Directions -
Your answer should hold every line of the records below that contains the string "Монография".

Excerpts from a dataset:
■ ■ ■ ■

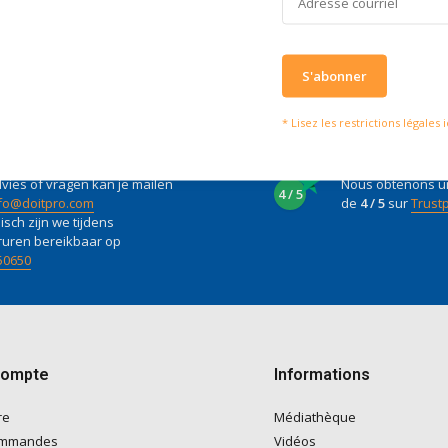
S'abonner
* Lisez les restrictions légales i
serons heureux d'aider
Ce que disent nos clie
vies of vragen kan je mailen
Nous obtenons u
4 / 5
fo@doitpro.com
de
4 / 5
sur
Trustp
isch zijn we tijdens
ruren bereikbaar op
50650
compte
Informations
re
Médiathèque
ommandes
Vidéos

■ ■ ■ ■

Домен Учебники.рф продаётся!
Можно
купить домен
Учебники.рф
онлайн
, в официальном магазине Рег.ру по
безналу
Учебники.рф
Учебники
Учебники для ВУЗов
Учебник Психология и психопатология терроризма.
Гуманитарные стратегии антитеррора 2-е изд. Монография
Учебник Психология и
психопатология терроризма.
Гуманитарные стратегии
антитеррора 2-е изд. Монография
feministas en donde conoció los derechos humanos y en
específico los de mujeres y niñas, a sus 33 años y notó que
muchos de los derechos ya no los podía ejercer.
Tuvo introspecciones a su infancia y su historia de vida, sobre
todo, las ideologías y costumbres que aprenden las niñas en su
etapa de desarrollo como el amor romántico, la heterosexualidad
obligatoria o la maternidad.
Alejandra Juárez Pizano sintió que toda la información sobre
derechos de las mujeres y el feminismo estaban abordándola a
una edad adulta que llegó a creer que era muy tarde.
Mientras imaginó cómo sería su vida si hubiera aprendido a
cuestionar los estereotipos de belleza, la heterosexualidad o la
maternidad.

■ ■ ■ ■

Your response -
Гуманитарные стратегии антитеррора 2-е изд. Монография
антитеррора 2-е изд. Монография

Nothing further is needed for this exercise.